* [PROBLEM STATEMENT]:
The records should be written out in full, with nothing altered.
━━━ MATERIAL FOR THE TASK
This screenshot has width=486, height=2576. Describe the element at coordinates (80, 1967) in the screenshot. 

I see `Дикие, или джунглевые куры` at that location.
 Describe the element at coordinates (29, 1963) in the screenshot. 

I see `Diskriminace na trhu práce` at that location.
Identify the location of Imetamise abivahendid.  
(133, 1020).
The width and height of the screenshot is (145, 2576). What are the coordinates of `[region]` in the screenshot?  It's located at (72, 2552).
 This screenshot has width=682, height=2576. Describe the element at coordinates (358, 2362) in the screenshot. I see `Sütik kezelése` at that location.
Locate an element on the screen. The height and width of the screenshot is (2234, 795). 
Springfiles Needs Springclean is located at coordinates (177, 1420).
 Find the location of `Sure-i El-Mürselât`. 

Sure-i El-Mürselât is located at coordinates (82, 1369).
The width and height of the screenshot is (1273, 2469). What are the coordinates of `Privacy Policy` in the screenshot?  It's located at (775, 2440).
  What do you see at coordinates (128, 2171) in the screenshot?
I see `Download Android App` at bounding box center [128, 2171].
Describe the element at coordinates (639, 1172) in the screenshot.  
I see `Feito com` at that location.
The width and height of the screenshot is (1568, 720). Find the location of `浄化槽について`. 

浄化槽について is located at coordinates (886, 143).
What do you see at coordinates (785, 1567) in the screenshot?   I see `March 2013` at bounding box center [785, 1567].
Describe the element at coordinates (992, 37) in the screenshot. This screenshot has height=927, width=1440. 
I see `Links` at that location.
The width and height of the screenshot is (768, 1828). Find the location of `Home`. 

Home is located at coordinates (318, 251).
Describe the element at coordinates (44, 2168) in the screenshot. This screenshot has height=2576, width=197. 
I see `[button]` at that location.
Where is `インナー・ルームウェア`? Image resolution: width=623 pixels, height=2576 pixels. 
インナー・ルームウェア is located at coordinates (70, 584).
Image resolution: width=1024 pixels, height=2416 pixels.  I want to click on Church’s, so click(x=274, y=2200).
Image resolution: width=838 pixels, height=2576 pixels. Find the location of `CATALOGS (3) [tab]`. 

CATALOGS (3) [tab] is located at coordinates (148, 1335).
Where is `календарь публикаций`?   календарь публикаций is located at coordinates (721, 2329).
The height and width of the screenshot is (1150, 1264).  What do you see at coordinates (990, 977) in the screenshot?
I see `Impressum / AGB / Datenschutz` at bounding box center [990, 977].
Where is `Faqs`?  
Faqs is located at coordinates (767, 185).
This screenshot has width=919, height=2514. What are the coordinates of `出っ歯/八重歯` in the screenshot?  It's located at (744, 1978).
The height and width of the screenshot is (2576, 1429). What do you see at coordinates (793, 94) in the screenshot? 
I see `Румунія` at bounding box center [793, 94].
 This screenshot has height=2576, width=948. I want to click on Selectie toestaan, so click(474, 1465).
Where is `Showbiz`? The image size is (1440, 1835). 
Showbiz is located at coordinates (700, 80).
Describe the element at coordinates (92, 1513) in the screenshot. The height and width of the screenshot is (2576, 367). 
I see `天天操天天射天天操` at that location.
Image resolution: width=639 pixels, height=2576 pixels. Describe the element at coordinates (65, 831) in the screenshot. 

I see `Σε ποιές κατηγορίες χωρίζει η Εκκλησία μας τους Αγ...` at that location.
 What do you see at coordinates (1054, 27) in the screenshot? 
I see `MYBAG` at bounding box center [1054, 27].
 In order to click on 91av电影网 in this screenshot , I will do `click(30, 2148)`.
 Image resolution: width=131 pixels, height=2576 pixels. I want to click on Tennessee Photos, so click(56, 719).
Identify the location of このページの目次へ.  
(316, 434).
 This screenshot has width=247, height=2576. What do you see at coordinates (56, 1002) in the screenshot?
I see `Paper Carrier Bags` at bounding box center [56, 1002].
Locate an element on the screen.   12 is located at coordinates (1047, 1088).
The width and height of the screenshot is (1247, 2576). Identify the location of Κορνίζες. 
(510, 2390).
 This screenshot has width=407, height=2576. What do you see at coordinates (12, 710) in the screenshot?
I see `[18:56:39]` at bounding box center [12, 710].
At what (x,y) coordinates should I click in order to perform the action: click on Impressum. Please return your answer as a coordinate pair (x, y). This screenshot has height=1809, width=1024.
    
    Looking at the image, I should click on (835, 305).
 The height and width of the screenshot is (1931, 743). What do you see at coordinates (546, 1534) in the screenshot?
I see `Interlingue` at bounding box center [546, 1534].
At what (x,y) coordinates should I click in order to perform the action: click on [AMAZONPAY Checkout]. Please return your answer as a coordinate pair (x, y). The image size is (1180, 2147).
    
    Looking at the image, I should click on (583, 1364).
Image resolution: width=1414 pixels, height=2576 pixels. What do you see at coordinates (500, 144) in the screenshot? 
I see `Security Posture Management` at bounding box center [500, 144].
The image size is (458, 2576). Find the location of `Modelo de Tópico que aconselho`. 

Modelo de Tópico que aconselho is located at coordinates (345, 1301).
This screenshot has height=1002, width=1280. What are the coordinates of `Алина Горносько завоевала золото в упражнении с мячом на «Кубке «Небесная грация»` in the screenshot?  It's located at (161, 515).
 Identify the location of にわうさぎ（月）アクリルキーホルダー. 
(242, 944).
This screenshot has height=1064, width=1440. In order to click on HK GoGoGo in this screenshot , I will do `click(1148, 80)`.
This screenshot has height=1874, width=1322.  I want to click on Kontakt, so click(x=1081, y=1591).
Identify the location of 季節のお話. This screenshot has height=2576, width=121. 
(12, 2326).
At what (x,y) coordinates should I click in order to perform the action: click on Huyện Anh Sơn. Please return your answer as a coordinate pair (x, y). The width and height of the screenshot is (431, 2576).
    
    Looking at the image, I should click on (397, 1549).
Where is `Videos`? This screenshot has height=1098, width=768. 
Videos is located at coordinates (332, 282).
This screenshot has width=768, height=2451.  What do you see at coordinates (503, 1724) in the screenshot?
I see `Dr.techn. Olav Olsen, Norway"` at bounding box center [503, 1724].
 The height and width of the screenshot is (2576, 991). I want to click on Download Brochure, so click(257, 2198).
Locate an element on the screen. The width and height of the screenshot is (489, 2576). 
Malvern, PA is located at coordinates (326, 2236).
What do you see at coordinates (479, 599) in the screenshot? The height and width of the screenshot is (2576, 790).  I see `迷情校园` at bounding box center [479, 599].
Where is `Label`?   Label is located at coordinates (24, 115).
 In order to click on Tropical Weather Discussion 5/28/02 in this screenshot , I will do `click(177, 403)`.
━━━━━━
* [ANSWER FOR THIS EXERCISE]:
This screenshot has width=486, height=2576. Describe the element at coordinates (80, 1967) in the screenshot. 

I see `Дикие, или джунглевые куры` at that location.
 Describe the element at coordinates (29, 1963) in the screenshot. 

I see `Diskriminace na trhu práce` at that location.
Identify the location of Imetamise abivahendid.  
(133, 1020).
The width and height of the screenshot is (145, 2576). What are the coordinates of `[region]` in the screenshot?  It's located at (72, 2552).
 This screenshot has width=682, height=2576. Describe the element at coordinates (358, 2362) in the screenshot. I see `Sütik kezelése` at that location.
Locate an element on the screen. The height and width of the screenshot is (2234, 795). 
Springfiles Needs Springclean is located at coordinates (177, 1420).
 Find the location of `Sure-i El-Mürselât`. 

Sure-i El-Mürselât is located at coordinates (82, 1369).
The width and height of the screenshot is (1273, 2469). What are the coordinates of `Privacy Policy` in the screenshot?  It's located at (775, 2440).
  What do you see at coordinates (128, 2171) in the screenshot?
I see `Download Android App` at bounding box center [128, 2171].
Describe the element at coordinates (639, 1172) in the screenshot.  
I see `Feito com` at that location.
The width and height of the screenshot is (1568, 720). Find the location of `浄化槽について`. 

浄化槽について is located at coordinates (886, 143).
What do you see at coordinates (785, 1567) in the screenshot?   I see `March 2013` at bounding box center [785, 1567].
Describe the element at coordinates (992, 37) in the screenshot. This screenshot has height=927, width=1440. 
I see `Links` at that location.
The width and height of the screenshot is (768, 1828). Find the location of `Home`. 

Home is located at coordinates (318, 251).
Describe the element at coordinates (44, 2168) in the screenshot. This screenshot has height=2576, width=197. 
I see `[button]` at that location.
Where is `インナー・ルームウェア`? Image resolution: width=623 pixels, height=2576 pixels. 
インナー・ルームウェア is located at coordinates (70, 584).
Image resolution: width=1024 pixels, height=2416 pixels.  I want to click on Church’s, so click(x=274, y=2200).
Image resolution: width=838 pixels, height=2576 pixels. Find the location of `CATALOGS (3) [tab]`. 

CATALOGS (3) [tab] is located at coordinates (148, 1335).
Where is `календарь публикаций`?   календарь публикаций is located at coordinates (721, 2329).
The height and width of the screenshot is (1150, 1264).  What do you see at coordinates (990, 977) in the screenshot?
I see `Impressum / AGB / Datenschutz` at bounding box center [990, 977].
Where is `Faqs`?  
Faqs is located at coordinates (767, 185).
This screenshot has width=919, height=2514. What are the coordinates of `出っ歯/八重歯` in the screenshot?  It's located at (744, 1978).
The height and width of the screenshot is (2576, 1429). What do you see at coordinates (793, 94) in the screenshot? 
I see `Румунія` at bounding box center [793, 94].
 This screenshot has height=2576, width=948. I want to click on Selectie toestaan, so click(474, 1465).
Where is `Showbiz`? The image size is (1440, 1835). 
Showbiz is located at coordinates (700, 80).
Describe the element at coordinates (92, 1513) in the screenshot. The height and width of the screenshot is (2576, 367). 
I see `天天操天天射天天操` at that location.
Image resolution: width=639 pixels, height=2576 pixels. Describe the element at coordinates (65, 831) in the screenshot. 

I see `Σε ποιές κατηγορίες χωρίζει η Εκκλησία μας τους Αγ...` at that location.
 What do you see at coordinates (1054, 27) in the screenshot? 
I see `MYBAG` at bounding box center [1054, 27].
 In order to click on 91av电影网 in this screenshot , I will do `click(30, 2148)`.
 Image resolution: width=131 pixels, height=2576 pixels. I want to click on Tennessee Photos, so click(56, 719).
Identify the location of このページの目次へ.  
(316, 434).
 This screenshot has width=247, height=2576. What do you see at coordinates (56, 1002) in the screenshot?
I see `Paper Carrier Bags` at bounding box center [56, 1002].
Locate an element on the screen.   12 is located at coordinates (1047, 1088).
The width and height of the screenshot is (1247, 2576). Identify the location of Κορνίζες. 
(510, 2390).
 This screenshot has width=407, height=2576. What do you see at coordinates (12, 710) in the screenshot?
I see `[18:56:39]` at bounding box center [12, 710].
At what (x,y) coordinates should I click in order to perform the action: click on Impressum. Please return your answer as a coordinate pair (x, y). This screenshot has height=1809, width=1024.
    
    Looking at the image, I should click on (835, 305).
 The height and width of the screenshot is (1931, 743). What do you see at coordinates (546, 1534) in the screenshot?
I see `Interlingue` at bounding box center [546, 1534].
At what (x,y) coordinates should I click in order to perform the action: click on [AMAZONPAY Checkout]. Please return your answer as a coordinate pair (x, y). The image size is (1180, 2147).
    
    Looking at the image, I should click on (583, 1364).
Image resolution: width=1414 pixels, height=2576 pixels. What do you see at coordinates (500, 144) in the screenshot? 
I see `Security Posture Management` at bounding box center [500, 144].
The image size is (458, 2576). Find the location of `Modelo de Tópico que aconselho`. 

Modelo de Tópico que aconselho is located at coordinates (345, 1301).
This screenshot has height=1002, width=1280. What are the coordinates of `Алина Горносько завоевала золото в упражнении с мячом на «Кубке «Небесная грация»` in the screenshot?  It's located at (161, 515).
 Identify the location of にわうさぎ（月）アクリルキーホルダー. 
(242, 944).
This screenshot has height=1064, width=1440. In order to click on HK GoGoGo in this screenshot , I will do `click(1148, 80)`.
This screenshot has height=1874, width=1322.  I want to click on Kontakt, so click(x=1081, y=1591).
Identify the location of 季節のお話. This screenshot has height=2576, width=121. 
(12, 2326).
At what (x,y) coordinates should I click in order to perform the action: click on Huyện Anh Sơn. Please return your answer as a coordinate pair (x, y). The width and height of the screenshot is (431, 2576).
    
    Looking at the image, I should click on (397, 1549).
Where is `Videos`? This screenshot has height=1098, width=768. 
Videos is located at coordinates (332, 282).
This screenshot has width=768, height=2451.  What do you see at coordinates (503, 1724) in the screenshot?
I see `Dr.techn. Olav Olsen, Norway"` at bounding box center [503, 1724].
 The height and width of the screenshot is (2576, 991). I want to click on Download Brochure, so click(257, 2198).
Locate an element on the screen. The width and height of the screenshot is (489, 2576). 
Malvern, PA is located at coordinates (326, 2236).
What do you see at coordinates (479, 599) in the screenshot? The height and width of the screenshot is (2576, 790).  I see `迷情校园` at bounding box center [479, 599].
Where is `Label`?   Label is located at coordinates (24, 115).
 In order to click on Tropical Weather Discussion 5/28/02 in this screenshot , I will do `click(177, 403)`.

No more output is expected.